Last updated: November 28, 2019

What Does Leave of Absence (LOA) Mean?

A leave of absence (LOA) is an employer-authorized period of time during which a worker is away from their primary job. During this time the worker retains their status as an employee and all related benefits (salary, compensation, insurance, and so on).

A leave of absence is different than normal periods away from the workplace that may be designated for work-leave benefits, such as paid holidays, vacations, sabbaticals, and "working from home" programs. Instead, it is considered exceptional circumstances and needs to be approved by a supervisor or other general manager.
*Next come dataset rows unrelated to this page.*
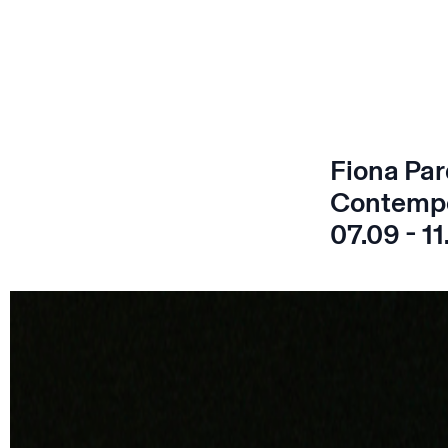
Fiona Par
Contempo
07.09 - 11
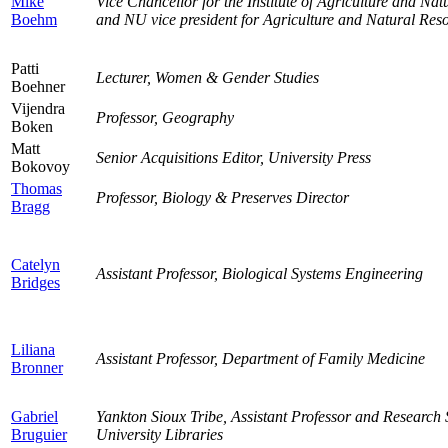
Mike
Vice Chancellor for the Institute of Agriculture and N
Boehm
and NU vice president for Agriculture and Natural Res
Patti
Lecturer, Women & Gender Studies
Boehner
Vijendra
Professor, Geography
Boken
Matt
Senior Acquisitions Editor, University Press
Bokovoy
Thomas
Professor, Biology & Preserves Director
Bragg
Catelyn
Assistant Professor, Biological Systems Engineering
Bridges
Liliana
Assistant Professor, Department of Family Medicine
Bronner
Gabriel
Yankton Sioux Tribe, Assistant Professor and Research S
Bruguier
University Libraries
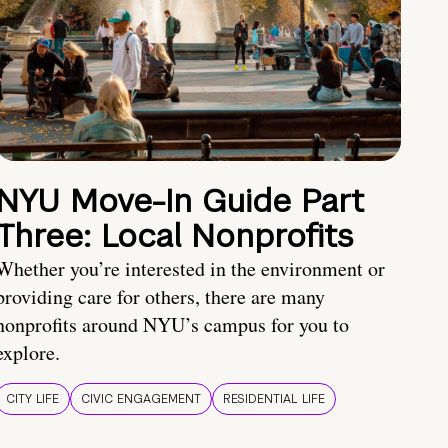
NYU Move-In Guide Part
Three: Local Nonprofits
Whether you’re interested in the environment or
providing care for others, there are many
nonprofits around NYU’s campus for you to
explore.
CITY LIFE
CIVIC ENGAGEMENT
RESIDENTIAL LIFE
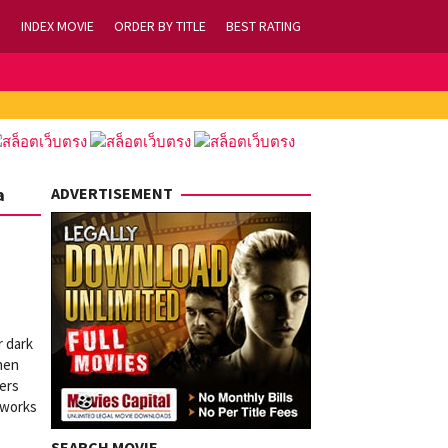
INDEX MOVIE
ORDER BY TITLE
BEST RATING
a
ADVERTISEMENT
r dark
hen
lers
reworks
SEARCH MOVIE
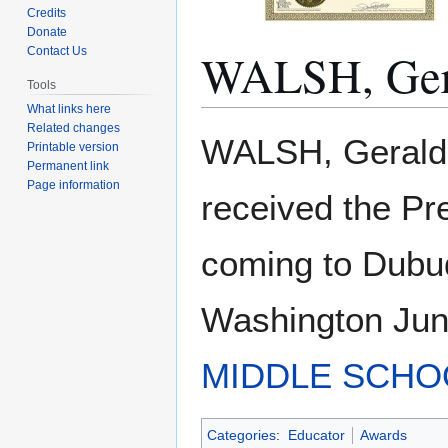
Credits
Donate
WALSH, Ger
Contact Us
Tools
What links here
Related changes
Jump
Jump
WALSH, Gerald. 
Printable version
to
to
Permanent link
navigation
search
Page information
received the Pr
coming to Dubuq
Washington Juni
MIDDLE SCHO
Categories
:
Educator
Awards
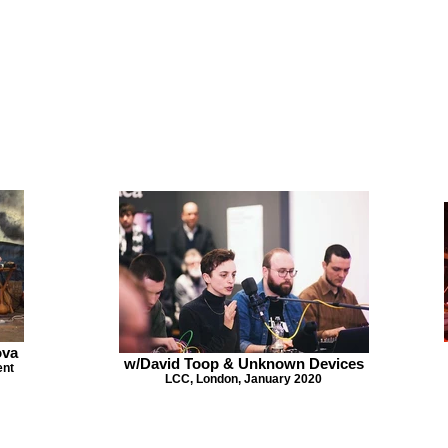
ova
w/David Toop & Unknown Devices
ent
LCC, London, January 2020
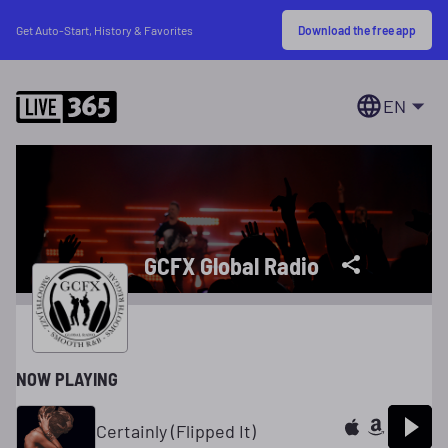
Download the free app
Get Auto-Start, History & Favorites
EN
GCFX Global Radio
NOW PLAYING
Certainly (Flipped It)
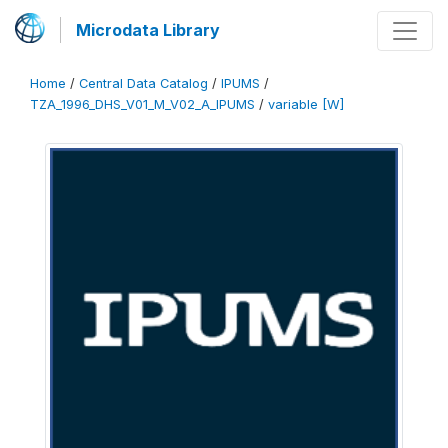
Microdata Library
Home
/
Central Data Catalog
/
IPUMS
/
TZA_1996_DHS_V01_M_V02_A_IPUMS
/
variable [W]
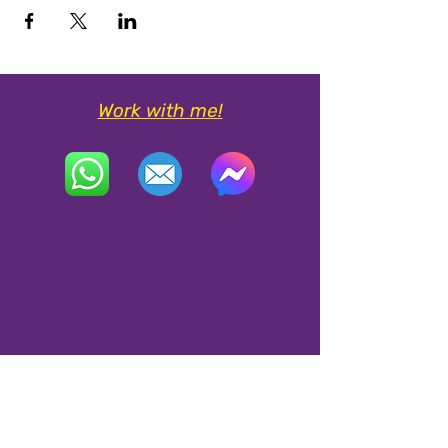
Work with me!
Leaves of absence may be paid or unpaid based on previous arrangements. Depending on individual jurisdictions, it is at the employer's discretion to approve or reject a LOA request.

Safeopedia Explains Leave of Absence (LOA)

There are two common types of LOAs: medical and personal. Each of them can be either paid or unpaid at the employer's discretion.

Generally, most employees qualify under the Family and Medical Leave Act (FMLA) to take up to a 12-week, unpaid, medical leave of absence to care for themselves or family members, without losing their job and benefits. However, cases outside of the the Family and Medical Leave Act (or a state law with equivalent or better provisions) do not legally obligate employers to grant workers leave of absence benefits, even without pay.